» Collected data
-- -- --

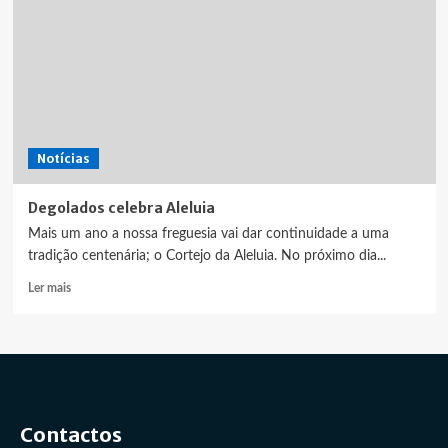
Notícias
Degolados celebra Aleluia
Mais um ano a nossa freguesia vai dar continuidade a uma
tradição centenária; o Cortejo da Aleluia. No próximo dia...
Leia
Ler mais
mais
sobre
Degolados
celebra
Aleluia
Contactos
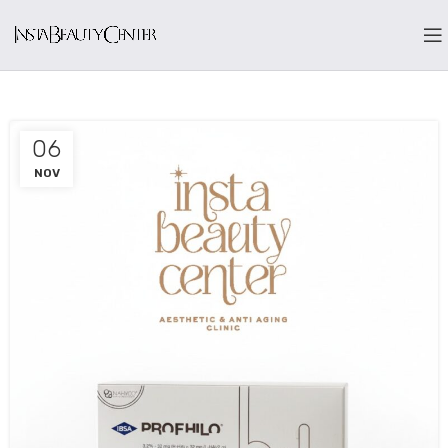
06
NOV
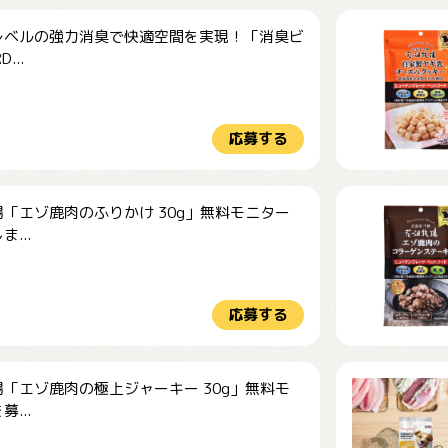
レベルの強力消臭で快適空間を実現！「消臭ビ
...
応募する
「エゾ鹿肉のふりかけ 30g」無料モニター
...
応募する
「エゾ鹿肉の極上ジャーキー 30g」無料モ
...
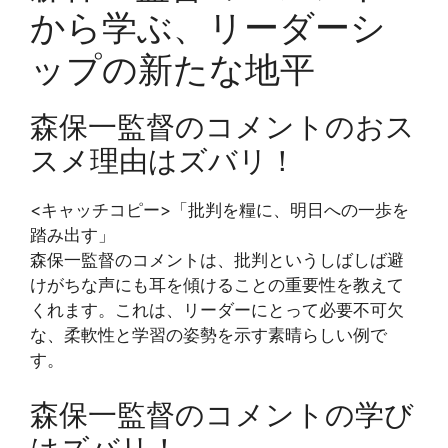
から学ぶ、リーダーシ
ップの新たな地平
森保一監督のコメントのおス
スメ理由はズバリ！
<キャッチコピー>「批判を糧に、明日への一歩を
踏み出す」
森保一監督のコメントは、批判というしばしば避
けがちな声にも耳を傾けることの重要性を教えて
くれます。これは、リーダーにとって必要不可欠
な、柔軟性と学習の姿勢を示す素晴らしい例で
す。
森保一監督のコメントの学び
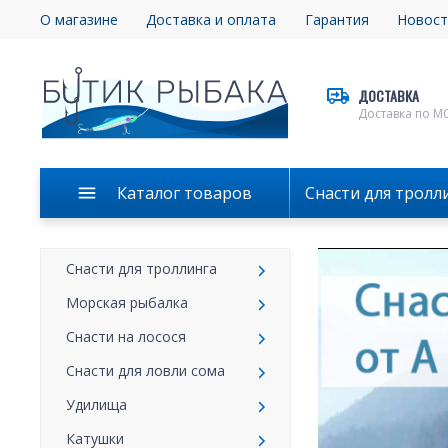
О магазине
Доставка и оплата
Гарантия
Новост
ДОСТАВКА
Доставка по М
Каталог товаров
Снасти для тролл
Снасти для троллинга
Морская рыбалка
Снасти на лосося
Снасти для ловли сома
Удилища
Катушки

-- -- --

» Work task
Print each entry exactly, leaving pictures out.

» Response area
Notícias
Degolados celebra Aleluia
Mais um ano a nossa freguesia vai dar continuidade a uma
tradição centenária; o Cortejo da Aleluia. No próximo dia...
Leia
Ler mais
mais
sobre
Degolados
celebra
Aleluia
Contactos
06
NOV
レベルの強力消臭で快適空間を実現！「消臭ビ
...
応募する
「エゾ鹿肉のふりかけ 30g」無料モニター
...
応募する
「エゾ鹿肉の極上ジャーキー 30g」無料モ
...
から学ぶ、リーダーシ
ップの新たな地平
森保一監督のコメントのおス
スメ理由はズバリ！
<キャッチコピー>「批判を糧に、明日への一歩を
踏み出す」
森保一監督のコメントは、批判というしばしば避
けがちな声にも耳を傾けることの重要性を教えて
くれます。これは、リーダーにとって必要不可欠
な、柔軟性と学習の姿勢を示す素晴らしい例で
す。
森保一監督のコメントの学び
О магазине
Доставка и оплата
Гарантия
Новост
ДОСТАВКА
Доставка по М
Каталог товаров
Снасти для тролл
Снасти для троллинга
Морская рыбалка
Снасти на лосося
Снасти для ловли сома
Удилища
Катушки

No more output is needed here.